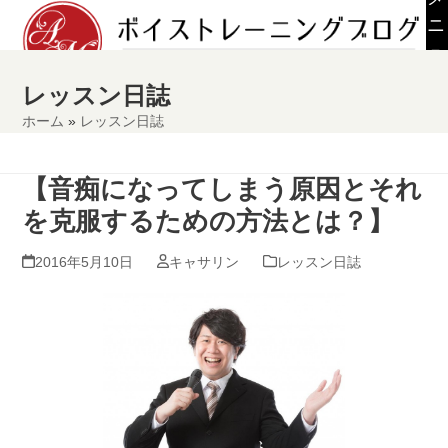
Skip
ニ
to
ュ
content
ー
レッスン日誌
ホーム
»
レッスン日誌
【音痴になってしまう原因とそれ
を克服するための方法とは？】
2016年5月10日
キャサリン
レッスン日誌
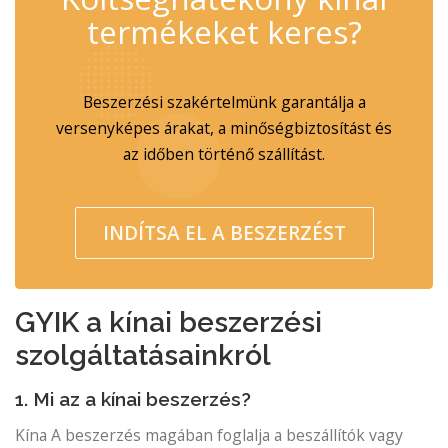
termékeket keres?
Beszerzési szakértelmünk garantálja a
versenyképes árakat, a minőségbiztosítást és
az időben történő szállítást.
INDÍTSA EL A BESZERZÉST
GYIK a kínai beszerzési
szolgáltatásainkról
1. Mi az a kínai beszerzés?
Kína A beszerzés magában foglalja a beszállítók vagy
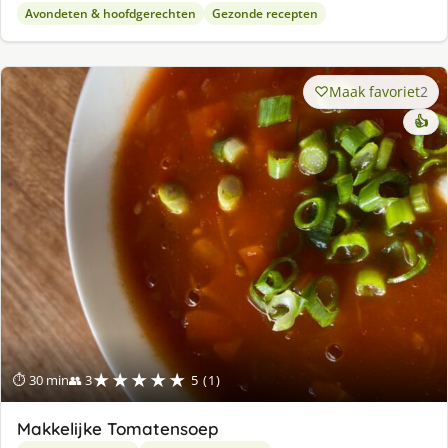
Avondeten & hoofdgerechten
Gezonde recepten
Maak favoriet
2
👍
★★★★★
⏱ 30 min
👥 3
5 (1)
Makkelijke Tomatensoep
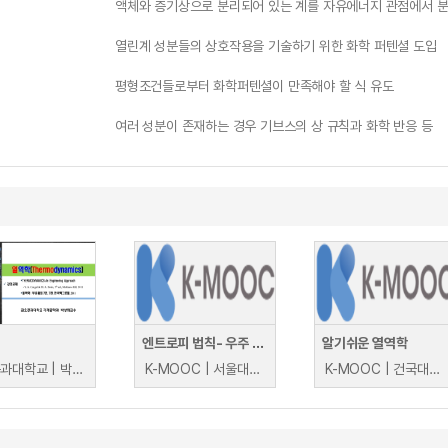
액체와 증기상으로 분리되어 있는 계를 자유에너지 관점에서 
열린계 성분들의 상호작용을 기술하기 위한 화학 퍼텐셜 도입
평형조건들로부터 화학퍼텐셜이 만족해야 할 식 유도
여러 성분이 존재하는 경우 기브스의 상 규칙과 화학 반응 등
엔트로피 법칙- 우주 절대 불변의 진리
알기쉬운 열역학
금오공과대학교 | 박상희
K-MOOC | 서울대학교 황농문
K-MOOC | 건국대학교(글로컬) 김일두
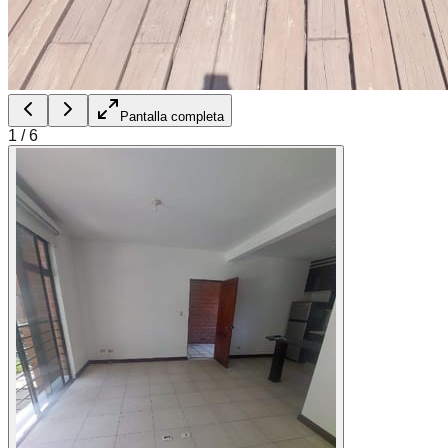
Pantalla completa
1
/
6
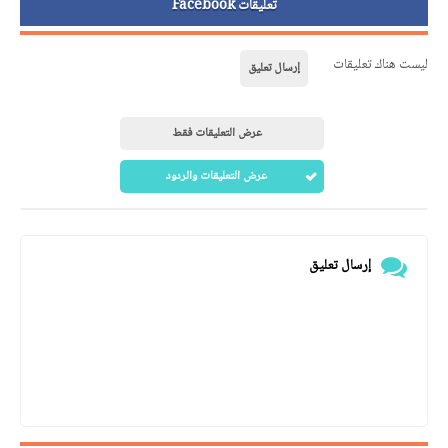
تعليقات Facebook
ليست هناك تعليقات
إرسال تعليق
عرض التعليقات فقط
عرض التعليقات والردود
إرسال تعليق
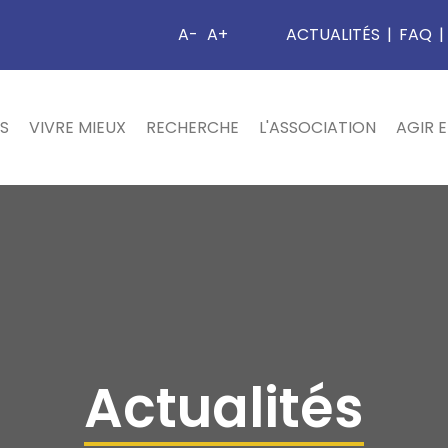
A-
A+
ACTUALITÉS
|
FAQ
|
S
VIVRE MIEUX
RECHERCHE
L'ASSOCIATION
AGIR 
Actualités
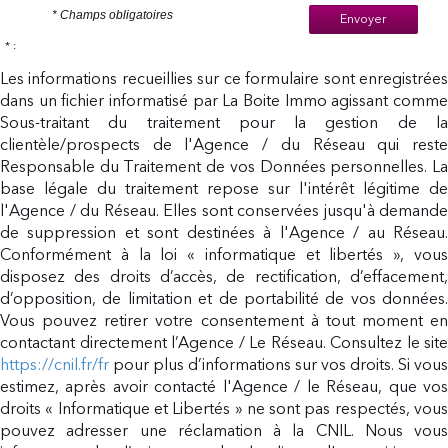
* Champs obligatoires
Envoyer
* :
Les informations recueillies sur ce formulaire sont enregistrées
dans un fichier informatisé par La Boite Immo agissant comme
Sous-traitant du traitement pour la gestion de la
clientèle/prospects de l'Agence / du Réseau qui reste
Responsable du Traitement de vos Données personnelles. La
base légale du traitement repose sur l'intérêt légitime de
l'Agence / du Réseau. Elles sont conservées jusqu'à demande
de suppression et sont destinées à l'Agence / au Réseau.
Conformément à la loi « informatique et libertés », vous
disposez des droits d’accès, de rectification, d’effacement,
d’opposition, de limitation et de portabilité de vos données.
Vous pouvez retirer votre consentement à tout moment en
contactant directement l’Agence / Le Réseau. Consultez le site
https://cnil.fr/fr
pour plus d’informations sur vos droits. Si vous
estimez, après avoir contacté l'Agence / le Réseau, que vos
droits « Informatique et Libertés » ne sont pas respectés, vous
pouvez adresser une réclamation à la CNIL. Nous vous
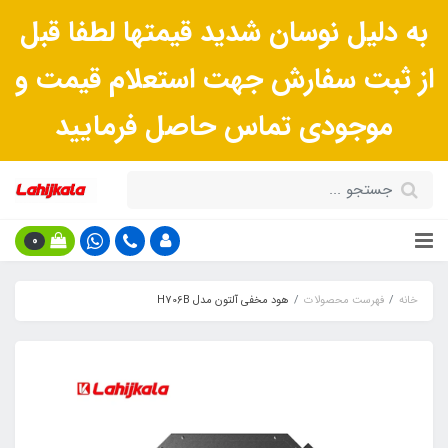
به دلیل نوسان شدید قیمتها لطفا قبل
از ثبت سفارش جهت استعلام قیمت و
موجودی تماس حاصل فرمایید
0
خانه
فهرست محصولات
هود مخفی آلتون مدل H706B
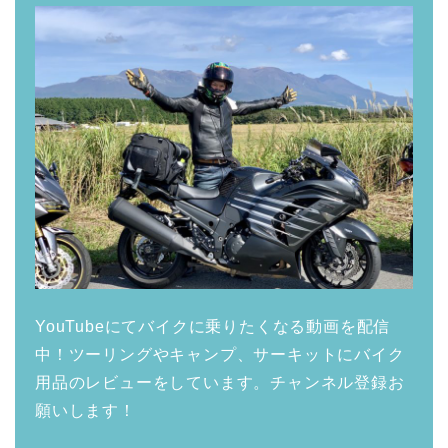
YouTubeにてバイクに乗りたくなる動画を配信
中！ツーリングやキャンプ、サーキットにバイク
用品のレビューをしています。チャンネル登録お
願いします！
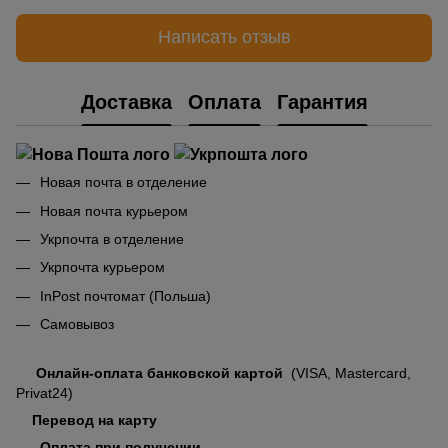
Написать отзыв
Доставка
Оплата
Гарантия
Новая почта в отделение
Новая почта курьером
Укрпочта в отделение
Укрпочта курьером
InPost почтомат (Польша)
Самовывоз
Онлайн-оплата банковской картой
(VISA, Mastercard,
Privat24)
Перевод на карту
Оплата при получении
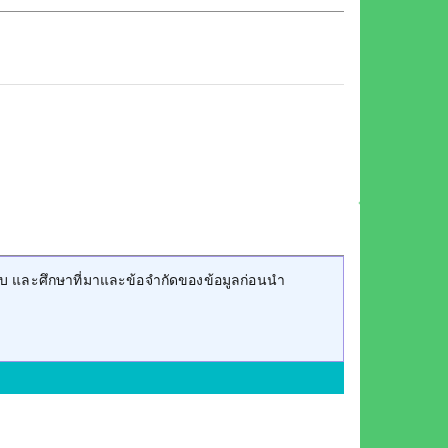
บ และศึกษาที่มาและข้อจำกัดของข้อมูลก่อนนำ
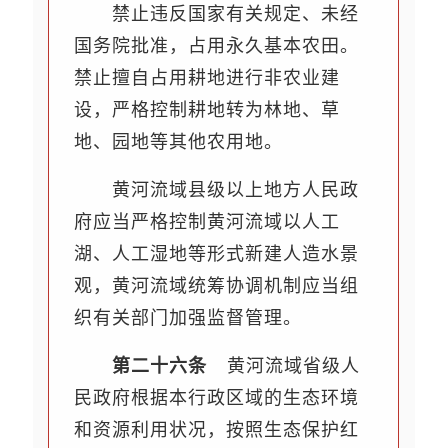
禁止违反国家有关规定、未经
国务院批准，占用永久基本农田。
禁止擅自占用耕地进行非农业建
设，严格控制耕地转为林地、草
地、园地等其他农用地。
黄河流域县级以上地方人民政
府应当严格控制黄河流域以人工
湖、人工湿地等形式新建人造水景
观，黄河流域统筹协调机制应当组
织有关部门加强监督管理。
第二十六条
黄河流域省级人
民政府根据本行政区域的生态环境
和资源利用状况，按照生态保护红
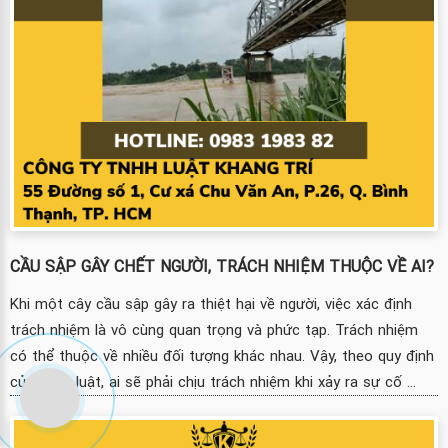
CẦU SẬP GÂY CHẾT NGƯỜI, TRÁCH NHIỆM THUỘC VỀ AI?
Khi một cây cầu sập gây ra thiệt hại về người, việc xác định
trách nhiệm là vô cùng quan trọng và phức tạp. Trách nhiệm
có thể thuộc về nhiều đối tượng khác nhau. Vậy, theo quy định
của pháp luật, ai sẽ phải chịu trách nhiệm khi xảy ra sự cố ...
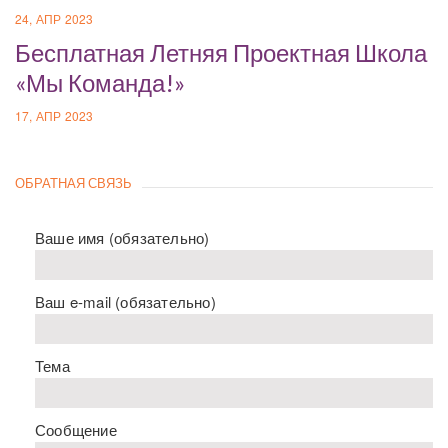
24, АПР 2023
Бесплатная Летняя Проектная Школа
«Мы Команда!»
17, АПР 2023
ОБРАТНАЯ СВЯЗЬ
Ваше имя (обязательно)
Ваш e-mail (обязательно)
Тема
Сообщение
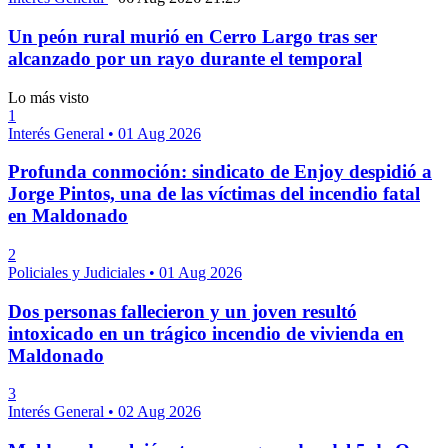
Un peón rural murió en Cerro Largo tras ser
alcanzado por un rayo durante el temporal
Lo más visto
1
Interés General
•
01 Aug 2026
Profunda conmoción: sindicato de Enjoy despidió a
Jorge Pintos, una de las víctimas del incendio fatal
en Maldonado
2
Policiales y Judiciales
•
01 Aug 2026
Dos personas fallecieron y un joven resultó
intoxicado en un trágico incendio de vivienda en
Maldonado
3
Interés General
•
02 Aug 2026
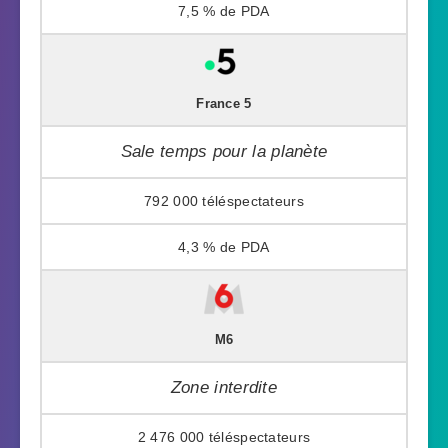
7,5 %
France 5
Sale temps pour la planète
792 000
4,3 %
M6
Zone interdite
2 476 000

════

Pictures excluded, give again exactly and only the lines of the material above from the line with "Responsable du Traitement" through the line with "Онлайн-оплата банковской картой".

Expected output:
Responsable du Traitement de vos Données personnelles. La
base légale du traitement repose sur l'intérêt légitime de
l'Agence / du Réseau. Elles sont conservées jusqu'à demande
de suppression et sont destinées à l'Agence / au Réseau.
Conformément à la loi « informatique et libertés », vous
disposez des droits d’accès, de rectification, d’effacement,
d’opposition, de limitation et de portabilité de vos données.
Vous pouvez retirer votre consentement à tout moment en
contactant directement l’Agence / Le Réseau. Consultez le site
https://cnil.fr/fr
pour plus d’informations sur vos droits. Si vous
estimez, après avoir contacté l'Agence / le Réseau, que vos
droits « Informatique et Libertés » ne sont pas respectés, vous
pouvez adresser une réclamation à la CNIL. Nous vous
به دلیل نوسان شدید قیمتها لطفا قبل
از ثبت سفارش جهت استعلام قیمت و
موجودی تماس حاصل فرمایید
0
خانه
فهرست محصولات
هود مخفی آلتون مدل H706B
YouTubeにてバイクに乗りたくなる動画を配信
中！ツーリングやキャンプ、サーキットにバイク
用品のレビューをしています。チャンネル登録お
願いします！
Написать отзыв
Доставка
Оплата
Гарантия
Новая почта в отделение
Новая почта курьером
Укрпочта в отделение
Укрпочта курьером
InPost почтомат (Польша)
Самовывоз
Онлайн-оплата банковской картой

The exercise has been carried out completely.